By Bill Zeeble, KERA 90.1 reporter
Dallas, TX – Bill Zeeble, KERA 90.1 reporter: 4-, 5- and 6-year-olds romp around this room of wood and plastic blocks, a few computer terminals, a pseudo doctor's examination room, a mini-grocery, and a display of Mexican items. A few years ago, all this would've been in the way at Abercrombie and Fitch. But the clothing store pulled out. And now on the second level of Valley View Mall, next to Penney's, is the Dallas Children's Museum.
Susan Williams, Executive Director, Dallas Children's Museum: It's common for children's museums to start in places like this.
Zeeble: Susan Williams, who used to run a children's museum in New Braunfels, has been executive director of the Dallas Children's Museum since 1999, when it opened in an even smaller venue than in the mall.
Williams: Strip malls, retail centers, vacant storefronts are common because it's a grass-roots movement. You talk of this huge expansion of children's museums in last 20 years and certainly the last 10 years?that's how it's been happening.
Zeeble: If history's an indicator, it may take another 30 years or more for the Dallas Children's Museum to make its mark on the region. That's because the most revered children's museums, like Brooklyn's or Boston's, have been around for about a hundred years. They had persuasive, wealthy leaders who promoted the museums. The nation's largest children's museum, in Indianapolis, was founded 76 years ago. It's considered by many to be the best. David Wood handles the museum's traveling exhibits, one of which just retired after a 10-year tour. Wood says nearly all the museum's displays are hands-on and geared to kids 10 or younger, with a focus on more than science or natural history.
David Wood, Indianapolis Children's Museum: We have humanity-based exhibits, world cultures, history. We're talking about doing an exhibit on the power of children and how children have changed the world.
Zeeble: So the Indianapolis Children's Museum may, for example, highlight the brief life of Ryan White, the Indiana boy who contracted AIDS in the 1980's, then educated the public about a disease many knew little about, or were scared to ask. One overriding goal of all children's museums is to make the experience memorable, and also to make it fun, so that children will become lifelong learners and museum-goers. That's according to Lou Cassagrande, president of both the Boston Children's Museum, and the Association of Children's Museums.
Lou Cassagrande, President, Boston Children's Museum and President, Association of Children's Museums: We focus on the whole child. We're not focused on a discipline like just science, or natural history. We're not trying to teach content, we're trying to inspire creative play and learning. Children's museums are designed to bring out the genius of each child. That's our sound-bite but we mean it. Children's museums, literally, from the moment kids see them, the moment they enter them, to the moment they leave, they know they own that museum.

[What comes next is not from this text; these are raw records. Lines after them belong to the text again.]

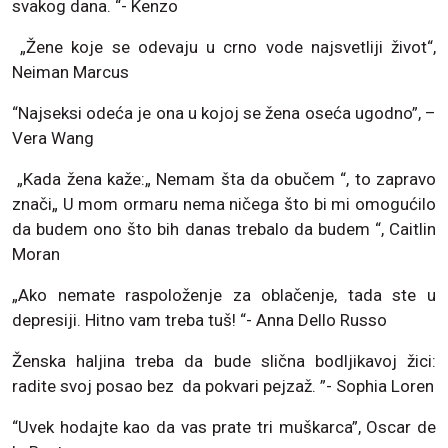
svakog dana. “- Kenzo
„Žene koje se odevaju u crno vode najsvetliji život“,
Neiman Marcus
“Najseksi odeća je ona u kojoj se žena oseća ugodno”, –
Vera Wang
„Kada žena kaže:„ Nemam šta da obučem “, to zapravo
znači„ U mom ormaru nema ničega što bi mi omogućilo
da budem ono što bih danas trebalo da budem “, Caitlin
Moran
„Ako nemate raspoloženje za oblačenje, tada ste u
depresiji. Hitno vam treba tuš! “- Anna Dello Russo
Ženska haljina treba da bude slična bodljikavoj žici:
radite svoj posao bez da pokvari pejzaž. ”- Sophia Loren
“Uvek hodajte kao da vas prate tri muškarca”, Oscar de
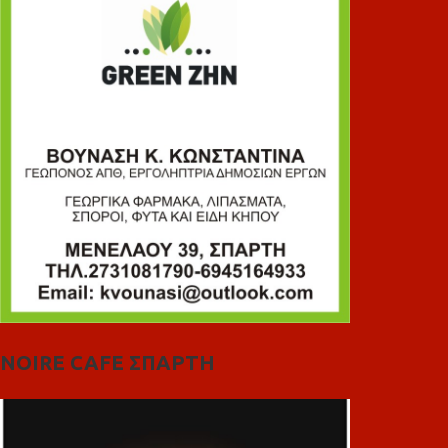
NOIRE CAFE ΣΠΑΡΤΗ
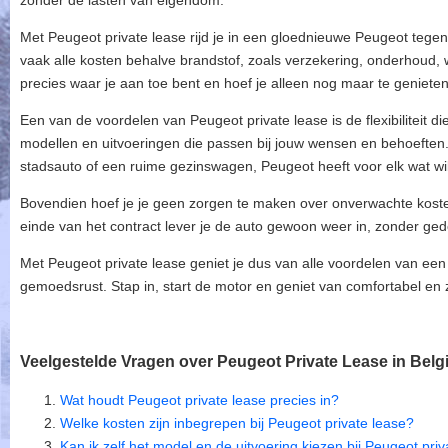
zonder de lasten van eigendom.
Met Peugeot private lease rijd je in een gloednieuwe Peugeot tege
vaak alle kosten behalve brandstof, zoals verzekering, onderhoud,
precies waar je aan toe bent en hoef je alleen nog maar te genieten 
Een van de voordelen van Peugeot private lease is de flexibiliteit die
modellen en uitvoeringen die passen bij jouw wensen en behoeften
stadsauto of een ruime gezinswagen, Peugeot heeft voor elk wat wi
Bovendien hoef je je geen zorgen te maken over onverwachte kosten
einde van het contract lever je de auto gewoon weer in, zonder ge
Met Peugeot private lease geniet je dus van alle voordelen van e
gemoedsrust. Stap in, start de motor en geniet van comfortabel en 
Veelgestelde Vragen over Peugeot Private Lease in Belg
Wat houdt Peugeot private lease precies in?
Welke kosten zijn inbegrepen bij Peugeot private lease?
Kan ik zelf het model en de uitvoering kiezen bij Peugeot pri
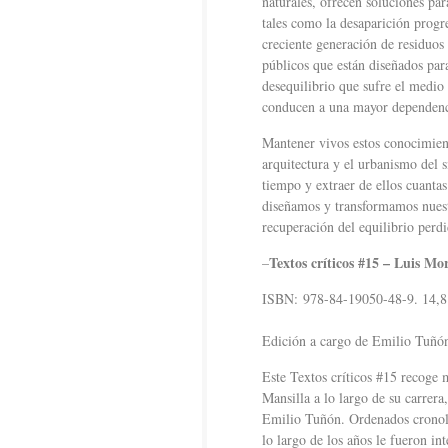
naturales, ofrecen soluciones par
tales como la desaparición progr
creciente generación de residuos 
públicos que están diseñados para
desequilibrio que sufre el medio 
conducen a una mayor dependenci
Mantener vivos estos conocimient
arquitectura y el urbanismo del 
tiempo y extraer de ellos cuanta
diseñamos y transformamos nuestr
recuperación del equilibrio perd
Textos críticos #15 – Luis Mo
–
ISBN: 978-84-19050-48-9. 14,8 x
Edición a cargo de Emilio Tuñó
Este Textos críticos #15 recoge 
Mansilla a lo largo de su carrera
Emilio Tuñón. Ordenados cronoló
lo largo de los años le fueron in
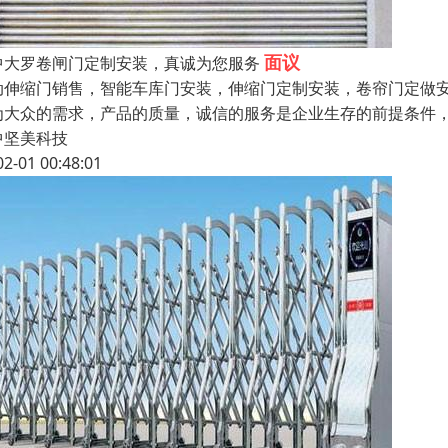
面议
中大罗卷闸门定制安装，真诚为您服务
动伸缩门销售，智能车库门安装，伸缩门定制安装，卷帘门定做
为大众的需求，产品的质量，诚信的服务是企业生存的前提条件
中坚美科技
02-01 00:48:01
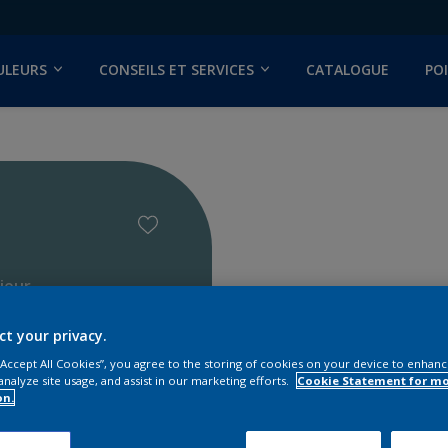
ULEURS
CONSEILS ET SERVICES
CATALOGUE
PO
ieur
ct your privacy.
 “Accept All Cookies”, you agree to the storing of cookies on your device to enhanc
analyze site usage, and assist in our marketing efforts.
Cookie Statement for m
on.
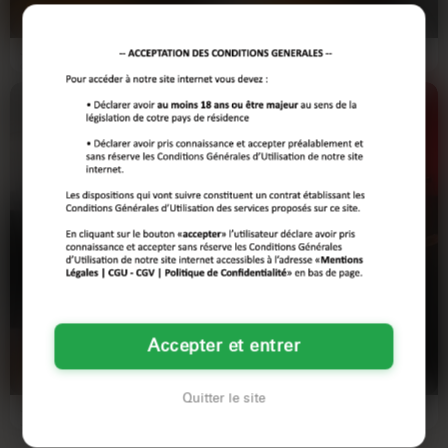
PERPIGNAN
PERPIGNAN
J'ai passé la soirée seule dans ma
T’imagines pas la galère quand tu
chambre d'hôtel ici à Perpignan,
veux faire ton propre salami mais
franchement…
que ta tronçonneuse…
Marine
Marjorie
33 ans
26 ans
Accepter et entrer
PERPIGNAN
PERPIGNAN
Quitter le site
Je m'appelle Marine et j'ai 33 ans.
Salut. Je t'écris en deux secondes
J'ai besoin de changer des choses
parce que ma sœur a kidnappé la
dans ma vie et…
connexion pour son…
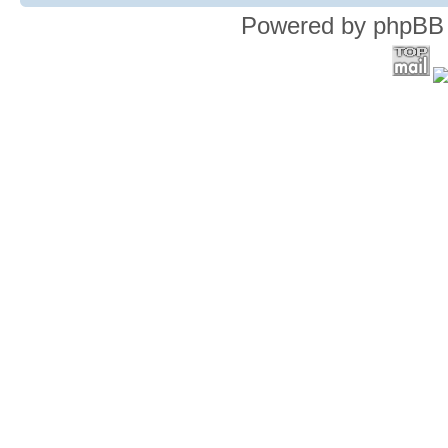
Powered by phpBB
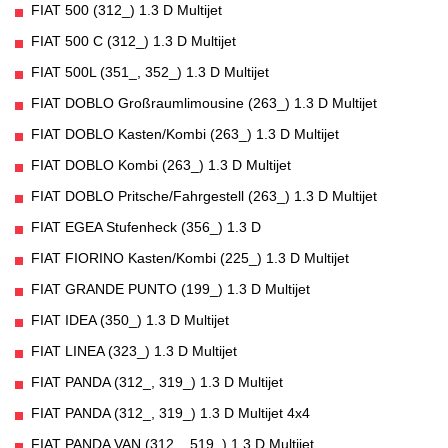
FIAT 500 (312_) 1.3 D Multijet
FIAT 500 C (312_) 1.3 D Multijet
FIAT 500L (351_, 352_) 1.3 D Multijet
FIAT DOBLO Großraumlimousine (263_) 1.3 D Multijet
FIAT DOBLO Kasten/Kombi (263_) 1.3 D Multijet
FIAT DOBLO Kombi (263_) 1.3 D Multijet
FIAT DOBLO Pritsche/Fahrgestell (263_) 1.3 D Multijet
FIAT EGEA Stufenheck (356_) 1.3 D
FIAT FIORINO Kasten/Kombi (225_) 1.3 D Multijet
FIAT GRANDE PUNTO (199_) 1.3 D Multijet
FIAT IDEA (350_) 1.3 D Multijet
FIAT LINEA (323_) 1.3 D Multijet
FIAT PANDA (312_, 319_) 1.3 D Multijet
FIAT PANDA (312_, 319_) 1.3 D Multijet 4x4
FIAT PANDA VAN (312_, 519_) 1.3 D Multijet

Zeeble: Cassagrande invited Dallas Mayor Laura Miller to address his museum association last week, because of her own experiences as a child.
Dallas Mayor Laura Miller: My first experience was at Boston's Children's Museum. I loved it. Was I aware that there was a Dallas Children's Museum? No. Should I take my kids there? Yes. Tell me where it is!
Zeeble: That's what Becky Wadsworth's 6-year-old son said when the family moved here from Houston ten years ago. Her boy was in love with the Houston Children's Museum, so she got involved in creating the Dallas Children's Museum. She's now its board president, and has seen slow progress despite her son's growing pessimism.
Becky Wadsworth, President of the board and founding board member: He would say to me, 'Mom, you're never going to have it, you're never going to have it.' So now I say, 'Well, we're going up to the museum, the one I was never going to have.' And now he'll be volunteering here.
Zeeble: Wadsworth and her board are now trying to map the future of the Dallas Children's Museum, hoping it will get them to a bigger, better funded space, with more sophisticated displays that can reach more visitors. For KERA 90.1, I'm Bill Zeeble.